Below upper surface, branching filamentous undifferentiated hyphae predominant, 1.4 - 5.2 µm wide, interwoven; inflated cells terminal, clavate to broadly clavate, up to 119 × 35 µm, thin-walled; vascular hyphae common, irregularly arranged, locally dense and coiled in loose knots, occasionally branching, 2.0 - 11.0 (-18.0) µm wide; many filamentous hyphae and inflated cells have a common, subradial orientation, with upper surface bearing predominance of rounder smaller dissociated cells, pyriform to broadly clavate as well as narrower clavate cells to 44 × 31 µm mixed with plentiful dissociated partially gelatinizing fragments of undifferentiated filamentous branching hyphae and plentiful vascular hyphae.
[144/6/5] (5.9-) 7.0 - 9.2 (-10.5) × (4.2-) 4.5 - 6.0 (-6.5) µm, (L = (7.7-) 7.8 - 8.4 µm; L’ = 8.1 µm; W = (4.9-) 5.2 - 5.6 µm; W’ = 5.3 µm; Q = (1.18-) 1.35 - 1.75 (-1.88); Q = 1.45 - 1.57 (-1.62); Q’ = 1.54), colorless, hyaline, thin-walled, smooth, amyloid, broadly ellipsoid to ellipsoid to elongate, occasionally expanded at one end; apiculus sublateral, cylindric, small; contents guttulate; white in deposit.

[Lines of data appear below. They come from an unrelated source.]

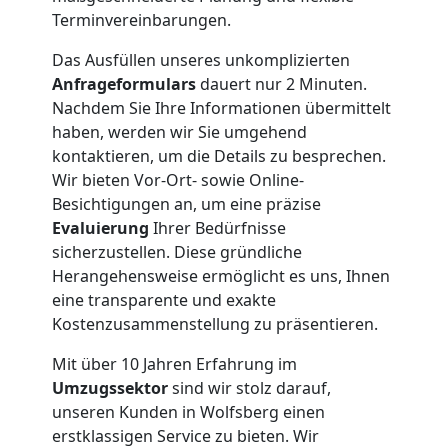
Nationaler
Terminvereinbarungen.
Das Ausfüllen unseres unkomplizierten
Umzug
Anfrageformulars
dauert nur 2 Minuten.
Nachdem Sie Ihre Informationen übermittelt
haben, werden wir Sie umgehend
kontaktieren, um die Details zu besprechen.
Wir bieten Vor-Ort- sowie Online-
Besichtigungen an, um eine präzise
Evaluierung
Ihrer Bedürfnisse
sicherzustellen. Diese gründliche
Herangehensweise ermöglicht es uns, Ihnen
eine transparente und exakte
Kostenzusammenstellung zu präsentieren.
Mit über 10 Jahren Erfahrung im
Umzugssektor
sind wir stolz darauf,
unseren Kunden in Wolfsberg einen
erstklassigen Service zu bieten. Wir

Solitary to subgregarious. In red clay or in loam under deciduous trees including Quercus spp., Liriodendron tulipifera, Acer sp., Cornus florida, Fraxinus sp., etc. or in mixed woods with similar trees and Pinus spp. or under hardwoods.
ILLINOIS—Coles Co. - unkn. loc., 28.vii.2003 M. Kuo 07280304 (in herb. M. Kuo, RET 372-6).
NEW JERSEY—Mercer Co. - Princeton, Herrontown Woods Co. Pk., 18.ix.1983 New Jersey Mycol. Assoc. foray participant s.n. [Tulloss 9-18-83-B] (paratype, RET 059-1).
SOUTH CAROLINA—Oconee Co. - Sumter Nat. For., Stumphouse Tunnel Pk., 16.vii.1983 M. A. King & R. E. Tulloss 7-16-83-A (holotype, NY), -D (paratype, RET 058-7), -E (paratype, RET 058-8).
Each spore data set is intended to comprise a set of measurements from a single specimen made by a single observer;
and explanations prepared for this site talk about specimen-observer pairs associated with each data set.
Combining more data into a single data set is non-optimal because it obscures observer differences
(which may be valuable for instructional purposes, for example) and may obscure instances in which
a single collection inadvertently contains a mixture of taxa.